Jantou e foi jogar truco na Praça Jaraguá. Ou pôquer, a (pouco) dinheiro. Alguém sempre levava um baseado. Fumou com os outros. Tomou um guaraná no bar do português, que reclamou que o irmão dele tinha levado um cigarro sem pagar. Não pagou o cigarro do irmão, senão não sobrava pro pôquer. O português ameaçou qualquer coisa. Ele já estava de costas, na porta. Falou filhadaputa meio baixo, meio alto. Se o cara quis ouvir, ouviu. Se não quis, deixa quieto. Não estava muito inspirado pra arrumar treta. Tipo domingão sossegado. Uma vez uma amiga perguntou por que se dizia sempre filhadaputa, mesmo pra xingar um homem. Nunca tinha pensado nisso.

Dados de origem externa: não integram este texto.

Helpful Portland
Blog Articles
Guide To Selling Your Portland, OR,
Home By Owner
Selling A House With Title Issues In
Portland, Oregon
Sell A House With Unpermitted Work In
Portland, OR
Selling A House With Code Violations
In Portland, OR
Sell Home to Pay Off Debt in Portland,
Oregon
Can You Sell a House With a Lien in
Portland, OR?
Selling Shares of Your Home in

Nunca tinha pensado em muita coisa. Se sua vida era boa, por exemplo: nunca tinha pensado. Quando era menor e ficava de recuperação, obrigado a estudar de noite, resmungava “merda de vida” mas não achava sua vida uma merda. Nem que era uma beleza; nem nada. Era a vida que ele tinha. Também não parava pra pensar que, aos 19, sexo masculino, cor parda, morador da zona norte, fazia parte de uma estatística tenebrosa. O medo era parte da vida dele como tudo o mais, como da vida de todo mundo.

Nunca tinha pensado em si mesmo como maloqueiro. Muito menos como bandido. Só porque dava uma bola à noite com os amigos? Só porque de vez em quando era ele que pegava o fumo na casa de um e levava para os outros na praça? Só porque às vezes avisava o traficante do pedaço que a polícia estava perto, e com isso faturava um baseado? Pensava em sua família como pobre, claro. Ouvia o pai dizer isso várias vezes por mês. Mas iam todos levando, ele ia levando também.

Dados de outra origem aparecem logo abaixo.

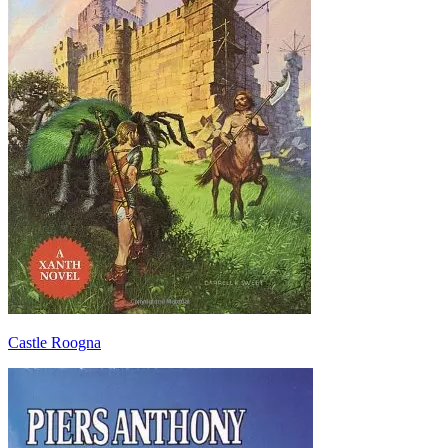
Castle Roogna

De modo que não estava nem um pouco prevenido. Estava só meio à toa numa noite de domingo. Não foi o primeiro a perceber a chegada dos motoqueiros. Na verdade, o que ele viu antes de tudo foi a cara que fez o Eliseu depois de baixar o jogo. Chegou a ter um pensamento engraçado, que o amigo fez aquela cara porque o jogo era baixo, mas não deu tempo de acabar o pensamento porque o Eliseu caiu. Só então escutou o estampido, já no ouvido da memória. Percebeu o colega estatelado no chão.

Será que escutou o segundo tiro, o que passou por dentro das costelas dele? Só sabe que de repente também estava no chão, de cara pro olho vidrado do Eliseu. Aí então pensou, pela primeira vez, que aquela era a sua vida. Sua única vida. Pensou pela segunda vez e daí começou a doer. Ouviu uma voz igual a sua gemer, mas não sabia que estava gemendo, estava só pensando essa é minha única vida e tinha uma moto roncando dentro do seu pensamento.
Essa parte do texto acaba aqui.